In fact, the announcement was that the BBC are making a new spinoff series set at Coal Hill School, called Class. 

REALLY? OMG!

Because I thought that was really terribly exciting. I've missed Torchwood (which could be very good) and the Sarah Jane Adventures (which was fantastic). It's bound to be at least good, but with talented novelist Patrick Ness at the helm, it will probably be outstanding. 

This, however, was not the main reaction I saw clogging up social media. Fans (nearly used quote marks there) were outraged. Largely, it seems, because the announcement wasn't the one they wanted. Apparently, finding The Space Pirates would be great but making whole new stories is less so.

Others objected to the way in which it was announced. Apparently, this is too much hype for something as minor as an entirely new TV show.
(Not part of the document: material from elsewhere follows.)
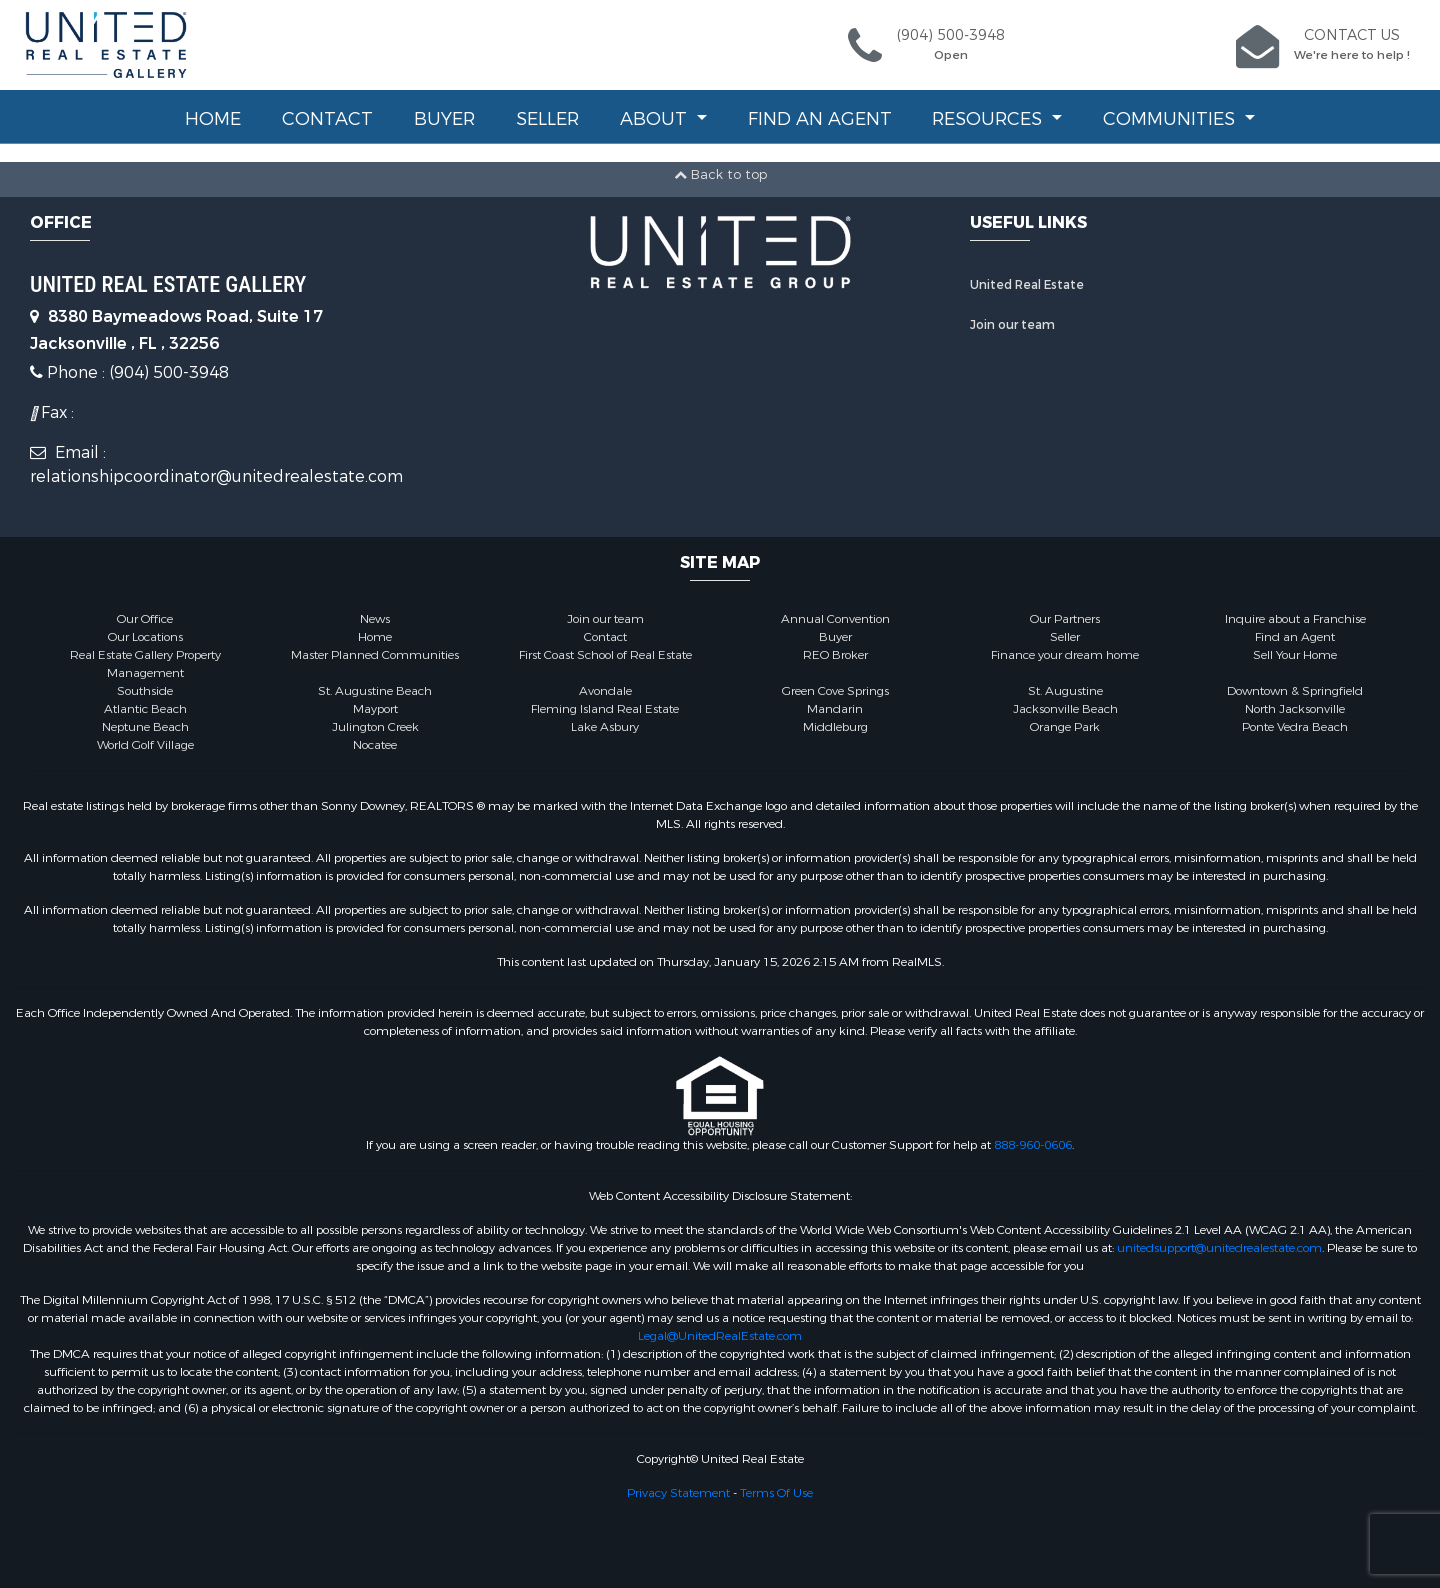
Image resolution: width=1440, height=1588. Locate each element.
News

I really feel like people are looking for things to be negative about. If the rumours about Who being largely off air in 2016 are true, then ok, be cross about that. But bashing the new spinoff before the damn thing's even been made? Not cool.

Some tweets I saw:

"Maybe moffatt will include the defunct members of one direction to guest appear... i despair."

I assume this means that the tweeter feels that aiming the show at a young audience is beneath Who's dignity. EXCUSE ME? It may be screened across the watershed this week, but Doctor Who was conceived as a children's programme. Remember?

"only one thing will really attract me to this and that's if a certain school governor makes an appearance"

Yes, of course. Never mind the quality of the scripts - just make sure the nonagenarian William Russell totters down the lane for a cameo. That's what Doctor Who is all about. A guaranteed ratings winner.

"#TheBigAnnouncement would have been much cooler if it had been, "Phillip Hinchcliffe has agreed to become the new #DoctorWho producer.""

Facepalm. Yes of course - even better to hand over the whole show to a septuagenarian who hasn't worked in 15 years.

"Class, ripoff of Buffy/Dark Season/Sarah Jane Adventures. So much for #DoctorWho #thebigannouncement Moffat, please bugger off now."

It hasn't been made yet! How do you know what it will rip off? Did you dismiss SJA because it would rip Buffy off?

Ready for the best one?

"I think I'm excited about this. #thebigannouncement  "
"I'm sad for you. #thebigannouncement 
#thehugedisappointment"

Slow hand clap. You can't even let other people enjoy the moment.

Poor Patrick Ness. He doesn't know what's going to hit him.